After the state changes are complete, the rest of the operations are done primarily in the NioEventLoop

The most important element in NioEventLoop is the Run method, which loops through select, IO events, and tasks.

At the end of each loop, the thread state is checked, or if ST_SHUTTING_DOWN, the closeAll method is executed

The main thing to do is to close all channels registered with the selector, loop through the Channel Unsafe close method, but some channels are sending messages and need to be closed later.

  1. Check whether messages are being sent on the link. If so, encapsulate the shutdown operation into a Task and put it in the eventLoop for later execution
  2. The send queue is emptied and no new messages are allowed to be sent
  3. Call the close method of SocketChannel to close the link
  4. Invokes Pipeline’s fireChannelInactive to trigger a link shutdown notification event
  5. Call deregister to cancel the SelectionKey from the multiplexer

After the NioEventLoop has executed closeAll (), you need to call confirmShutdown to see if you can really exit

  1. Cancel all scheduled tasks
  2. Execute all tasks in the TaskQueue
  3. Execute ShutdownHook registered in NioEventLoop
  4. Determines whether the specified timeout period for graceful exit has been reached, and exits immediately if the timeout period has been reached or passed
  5. If the timeout period does not reach, do not exit the system.

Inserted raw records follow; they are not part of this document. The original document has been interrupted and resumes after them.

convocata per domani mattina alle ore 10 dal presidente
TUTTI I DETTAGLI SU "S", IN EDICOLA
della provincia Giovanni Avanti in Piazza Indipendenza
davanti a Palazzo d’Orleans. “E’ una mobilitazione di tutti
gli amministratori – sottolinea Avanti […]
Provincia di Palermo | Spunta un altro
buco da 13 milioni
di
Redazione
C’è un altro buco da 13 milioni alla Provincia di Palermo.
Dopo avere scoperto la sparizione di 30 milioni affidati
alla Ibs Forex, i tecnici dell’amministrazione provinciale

Check whether a new task is added every 100 ms and continue to execute the task

The runAllTasks method is already called in the Run method of the NioEventLoop, and is then called again in confirmShutdown.

This is because Netty has an I/O ratio, which is 50 by default, in order to prevent scheduling tasks or user-defined tasks from taking up too much of the NioEventLoop thread scheduling resources. Represents the ratio of NioEventLoop thread I/O to non-I /O operation time. Due to the execution time limit, scheduled tasks and common tasks that have expired may not be completed and need to wait for the next Selector poll to continue execution. The runAllTasks method is called again in confirmShutdown because tasks that should have been executed but were not completed need to be cleaned up before the thread exits.

At this point, the Netty thread just officially quit.